> [WORK TO COMPLETE]: All of the data that follows is to be written out exactly, with images excluded.

> [INPUT]:
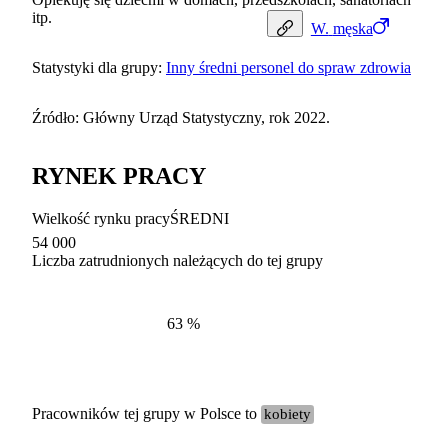
itp.
W.
męska
Statystyki dla grupy:
Inny średni personel do spraw zdrowia
Źródło: Główny Urząd Statystyczny, rok 2022.
RYNEK PRACY
Wielkość rynku pracy
ŚREDNI
54 000
Liczba zatrudnionych należących do tej grupy
Struktur
według zawodów, 2022
63
%
Pracowników tej grupy w Polsce to
kobiety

> [OUTPUT OF THE EXERCISE]:
itp.
W.
męska
Statystyki dla grupy:
Inny średni personel do spraw zdrowia
Źródło: Główny Urząd Statystyczny, rok 2022.
RYNEK PRACY
Wielkość rynku pracy
ŚREDNI
54 000
Liczba zatrudnionych należących do tej grupy
Struktur
według zawodów, 2022
63
%
Pracowników tej grupy w Polsce to
kobiety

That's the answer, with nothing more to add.